Lot's of talk - no action
I tried to give this book a chance plugging through the first 70 plus pages. Though there is a fair effort to develop the characters, timelines are disjointed and relationships between people and time periods messy. Not my cup of tea!

Rated 2 of 5 of 5 by Esther L. (Newtown, Pa)

Disappointment
I have to start this review by saying that I am an avid reader not a writer. This is my first review for Book Browse. Although written as historical fiction The Queen's Lover by Francine Du Plessix Gray reads like a rather dull history text book. Every so often gratuitous sexual descriptions are added to the narrative in a failed attempt to add life to the story. French is continually used but with no English translation. Frustration and boredom are not a good combination. The story is about the love affair between Swedish aristocrat Axel Von Fersen and Marie Antoinette.The affair begins in friendship and devotion to the future King and Queen. I always finish any book that I start to read but was sorely tempted to stop this one soon after Marie Antoinette meets the guillotine.

Rated 2 of 5 of 5 by Therese X. (Calera, AL)

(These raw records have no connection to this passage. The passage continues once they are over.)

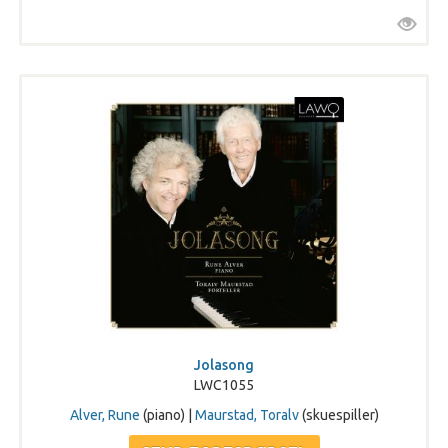
Jolasong
LWC1055
Alver, Rune
(piano) |
Maurstad, Toralv
(skuespiller)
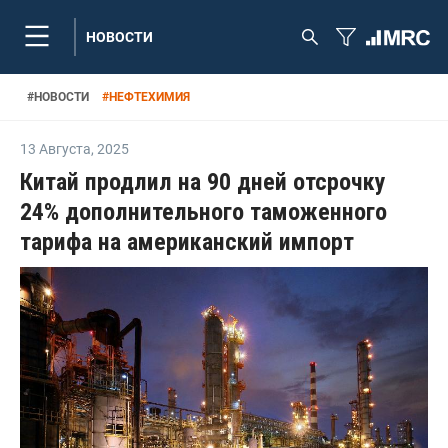
НОВОСТИ
#
НОВОСТИ
#
НЕФТЕХИМИЯ
13 Августа
,
2025
Китай продлил на 90 дней отсрочку
24% дополнительного таможенного
тарифа на американский импорт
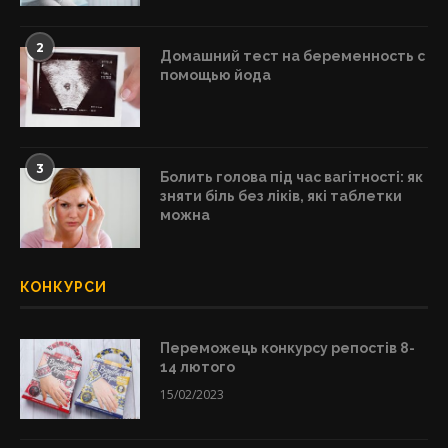
2
Домашний тест на беременность с
помощью йода
3
Болить голова під час вагітності: як
зняти біль без ліків, які таблетки
можна
КОНКУРСИ
Переможець конкурсу репостів 8-
14 лютого
15/02/2023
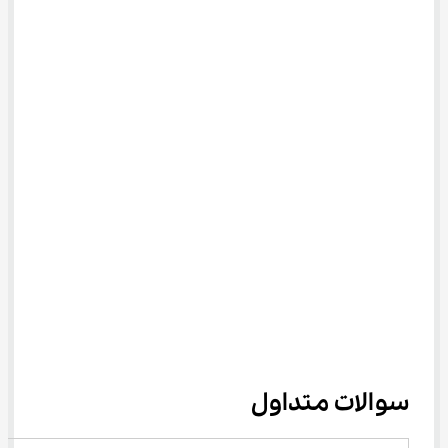
سوالات متداول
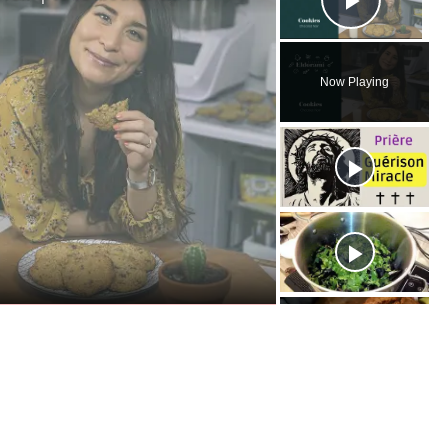
Play V
Now Playing
ay
ideo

Queen's Lover revealed as lackluster swain
The Palace of Versailles in 1774 is the first meeting place of the tall, elegant Swede, Count Axel von Fersen and the saucy yet childlike Marie Antoinette, wife of King Louis XV of France. Mutual attraction soon blossomed into a lifelong love affair, according to von Fersen's extensive memoir written toward the end of his life and published posthumously by his adoring sister, Sophie. With a phenomenal memory, the Count records his upbringing in Sweden, then his many visits to France as the adoring swain of Marie Antoinette. A temporary absence in 1778 to fight with the American Revolution separated the two lovers, and The Count records the facts in his usual linear manner. Revolution would figure ironically in his own life. America, then France and most horribly on his return to Sweden. His carefully written adventures and amorous devotion to the Queen should have made for an exciting historical novel, yet from the beginning the memoir reads like an ongoing history lesson with occasional details of intimacy interspersed. Even the imagined dialogue disappointed, often having a modern flavor with one anachronistic remark that pushes the reader right out of the time period. The one animated description was the revelation that the glorious outside splendor of Versailles was belied by the smells and vermin that permeated life on the inside. Unpleasant but vividly presented. Yet, what could have been a vibrant historical novel by this prominent and well-known writer is often a tedious retelling rather than showing, due partially perhaps to the staid memoir itself. Despite admirable research, the book itself falls short of an engaging historical romance novel.